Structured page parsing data
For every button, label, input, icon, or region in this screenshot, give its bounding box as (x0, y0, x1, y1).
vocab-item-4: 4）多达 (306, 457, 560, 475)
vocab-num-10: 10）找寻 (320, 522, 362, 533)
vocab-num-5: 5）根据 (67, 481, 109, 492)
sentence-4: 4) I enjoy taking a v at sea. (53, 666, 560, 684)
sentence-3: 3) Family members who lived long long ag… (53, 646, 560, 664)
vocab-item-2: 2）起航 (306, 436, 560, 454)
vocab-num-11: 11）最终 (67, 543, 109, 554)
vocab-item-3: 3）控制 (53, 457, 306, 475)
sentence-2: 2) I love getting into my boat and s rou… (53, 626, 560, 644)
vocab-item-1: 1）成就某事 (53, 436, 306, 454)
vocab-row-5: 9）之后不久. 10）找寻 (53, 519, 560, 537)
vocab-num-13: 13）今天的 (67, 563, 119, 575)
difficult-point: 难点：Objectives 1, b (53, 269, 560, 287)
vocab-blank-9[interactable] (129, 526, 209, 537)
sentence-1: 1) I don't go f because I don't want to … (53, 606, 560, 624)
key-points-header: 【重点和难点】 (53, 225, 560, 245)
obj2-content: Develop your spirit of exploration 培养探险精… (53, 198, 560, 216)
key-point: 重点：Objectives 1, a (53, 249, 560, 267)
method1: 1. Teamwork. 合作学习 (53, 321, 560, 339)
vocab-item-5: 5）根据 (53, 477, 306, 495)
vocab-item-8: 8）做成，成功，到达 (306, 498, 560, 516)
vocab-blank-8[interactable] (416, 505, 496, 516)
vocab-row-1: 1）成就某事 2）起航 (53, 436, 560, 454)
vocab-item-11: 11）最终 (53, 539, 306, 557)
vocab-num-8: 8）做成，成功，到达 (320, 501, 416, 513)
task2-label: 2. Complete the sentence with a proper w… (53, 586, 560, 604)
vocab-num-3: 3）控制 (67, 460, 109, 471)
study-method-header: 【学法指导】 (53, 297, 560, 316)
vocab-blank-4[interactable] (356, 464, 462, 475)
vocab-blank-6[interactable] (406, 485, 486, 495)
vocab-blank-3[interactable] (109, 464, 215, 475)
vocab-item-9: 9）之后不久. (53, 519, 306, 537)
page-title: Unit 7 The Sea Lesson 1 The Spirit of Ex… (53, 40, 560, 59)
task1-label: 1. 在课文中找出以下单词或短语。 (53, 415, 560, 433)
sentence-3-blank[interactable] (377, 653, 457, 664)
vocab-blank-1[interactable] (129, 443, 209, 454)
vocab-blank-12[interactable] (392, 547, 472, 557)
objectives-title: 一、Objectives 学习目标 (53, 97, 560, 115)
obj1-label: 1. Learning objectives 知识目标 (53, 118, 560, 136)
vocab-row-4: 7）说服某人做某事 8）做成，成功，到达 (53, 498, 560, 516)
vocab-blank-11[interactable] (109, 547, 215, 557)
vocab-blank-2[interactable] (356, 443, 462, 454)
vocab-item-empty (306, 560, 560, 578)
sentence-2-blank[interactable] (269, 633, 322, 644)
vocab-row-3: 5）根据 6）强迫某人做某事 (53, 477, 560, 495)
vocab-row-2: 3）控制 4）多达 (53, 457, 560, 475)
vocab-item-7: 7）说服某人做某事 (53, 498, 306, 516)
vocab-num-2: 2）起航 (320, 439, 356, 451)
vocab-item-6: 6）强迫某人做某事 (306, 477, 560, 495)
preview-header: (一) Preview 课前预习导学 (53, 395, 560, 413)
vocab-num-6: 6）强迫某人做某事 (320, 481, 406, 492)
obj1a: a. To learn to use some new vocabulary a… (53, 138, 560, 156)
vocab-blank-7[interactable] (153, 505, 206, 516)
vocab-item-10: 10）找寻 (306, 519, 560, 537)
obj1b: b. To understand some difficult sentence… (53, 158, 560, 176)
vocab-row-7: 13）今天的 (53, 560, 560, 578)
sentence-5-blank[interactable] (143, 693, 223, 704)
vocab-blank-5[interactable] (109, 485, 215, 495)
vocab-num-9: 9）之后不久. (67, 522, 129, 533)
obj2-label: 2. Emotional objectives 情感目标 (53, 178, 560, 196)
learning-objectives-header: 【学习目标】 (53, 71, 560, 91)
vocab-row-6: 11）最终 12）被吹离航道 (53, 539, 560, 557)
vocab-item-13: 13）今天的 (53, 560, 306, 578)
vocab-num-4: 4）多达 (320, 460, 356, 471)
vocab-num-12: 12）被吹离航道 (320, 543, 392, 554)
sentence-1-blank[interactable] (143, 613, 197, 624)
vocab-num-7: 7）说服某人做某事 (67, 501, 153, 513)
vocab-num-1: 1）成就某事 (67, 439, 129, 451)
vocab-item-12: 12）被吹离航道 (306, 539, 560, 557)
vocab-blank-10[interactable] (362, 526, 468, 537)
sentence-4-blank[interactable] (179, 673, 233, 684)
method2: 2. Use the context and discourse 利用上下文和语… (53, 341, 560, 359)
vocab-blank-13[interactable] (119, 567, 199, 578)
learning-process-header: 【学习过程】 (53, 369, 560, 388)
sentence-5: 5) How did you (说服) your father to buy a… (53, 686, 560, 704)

EXERCISE INSTRUCTIONS: Please say how many lines in the records contain the word "label", and give only that number.

EXPECTED ANSWER: 5